Gouvernance IA : pourquoi la vraie question n’est jamais technologique
Un an après les premières vagues de projets IA en entreprise, la question posée aux directions a changé. Elle n’est plus « faut-il s’y mettre ? » mais « qui décide, qui arbitre, qui répond des résultats ? ». Ce glissement rejoint ce que documentent aujourd’hui les études les plus sérieuses sur les déploiements IA en entreprise : le facteur décisif n’a jamais été la technologie. C’est le dispositif de gouvernance qui l’entoure.

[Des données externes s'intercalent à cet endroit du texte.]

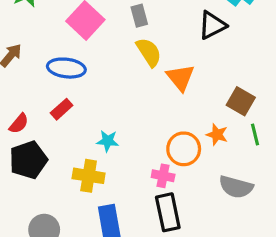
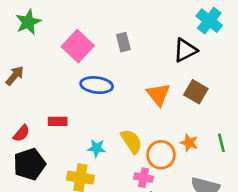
yellow semicircle: (149, 52) -> (131, 141), moved
blue ellipse: (66, 68) -> (97, 85), moved
brown square: (241, 101) -> (196, 92), moved
red rectangle: (62, 109) -> (58, 121), turned 42

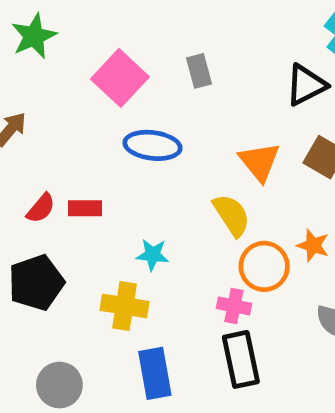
red semicircle: (21, 133) -> (41, 208), moved
yellow semicircle: (131, 141) -> (232, 215), moved

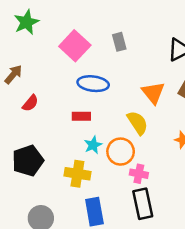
red semicircle: (41, 208) -> (30, 103), moved
red rectangle: (85, 208) -> (81, 116), moved
cyan star: (152, 255) -> (93, 145), turned -30
orange circle: (264, 266) -> (121, 152), moved

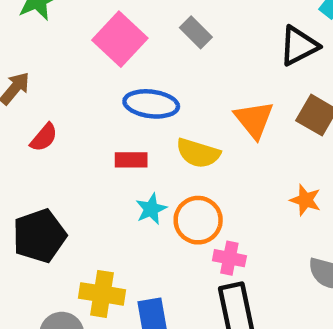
gray rectangle: (119, 42) -> (196, 32), turned -30
yellow semicircle: (138, 123) -> (198, 153), moved, turned 140
yellow cross: (77, 174) -> (102, 294), moved

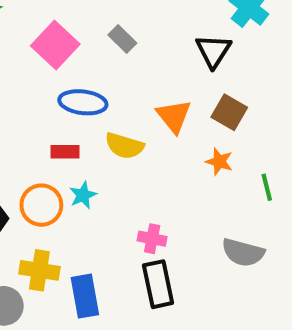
black triangle: (299, 46) -> (213, 51), turned -30
orange star: (305, 200) -> (219, 162), moved
orange circle: (198, 220) -> (41, 205), moved

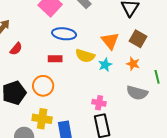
cyan star: (83, 195) -> (105, 65), moved
gray semicircle: (243, 253) -> (137, 93), moved

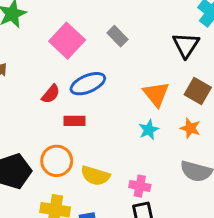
blue ellipse: (64, 34) -> (88, 84), turned -30
red semicircle: (16, 49) -> (51, 94), moved
yellow semicircle: (85, 56) -> (95, 176), moved

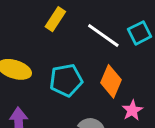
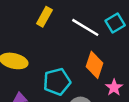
cyan pentagon: (66, 80) -> (57, 82), moved

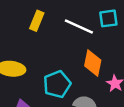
cyan square: (115, 23) -> (108, 18), turned 30

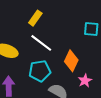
white line: (79, 27) -> (41, 43), moved

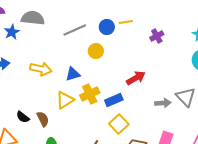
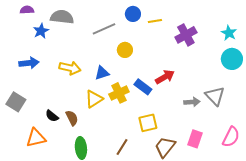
blue circle: (107, 27) -> (133, 14), moved
purple cross: (157, 36) -> (186, 35), size x1.5
blue rectangle: (114, 100) -> (143, 87), moved, turned 60
yellow square: (119, 124) -> (148, 123), turned 30

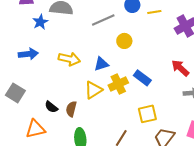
red arrow: (165, 77) -> (180, 68), moved, turned -108
brown semicircle: (72, 118) -> (71, 109), turned -140

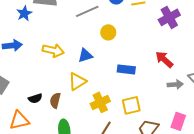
blue rectangle: (142, 78) -> (126, 69), turned -30
yellow cross: (118, 84) -> (100, 102), moved
black semicircle: (51, 107) -> (35, 98), turned -56

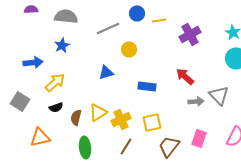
blue star: (24, 13) -> (62, 45), moved
yellow arrow: (53, 50) -> (55, 82), moved, turned -55
yellow triangle: (77, 81) -> (98, 112), moved
black semicircle: (35, 98) -> (56, 107), moved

IACADRAGE AMONTGOUVERNANCE DE PROJET
Maxime Wallon
7/7/20265 min temps de lecture


1. Ce qui a changé dans la question posée aux directions
Il y a encore un an, les échanges avec les directions sur l’IA tournaient largement autour du recrutement. Fallait-il un expert en interne, une équipe data science, un responsable dédié ? La question portait sur les compétences à acquérir.
Ce n’est plus la question qui structure les échanges aujourd’hui. Dans les missions de cadrage IA que j’accompagne, ce qui revient systématiquement, c’est une question d’autorité : qui décide entre les cas d’usage identifiés, qui arbitre le budget entre les projets qu’on poursuit et ceux qu’on arrête, qui répond des résultats devant un comité de direction qui a fini par se lasser des démonstrations sans lendemain.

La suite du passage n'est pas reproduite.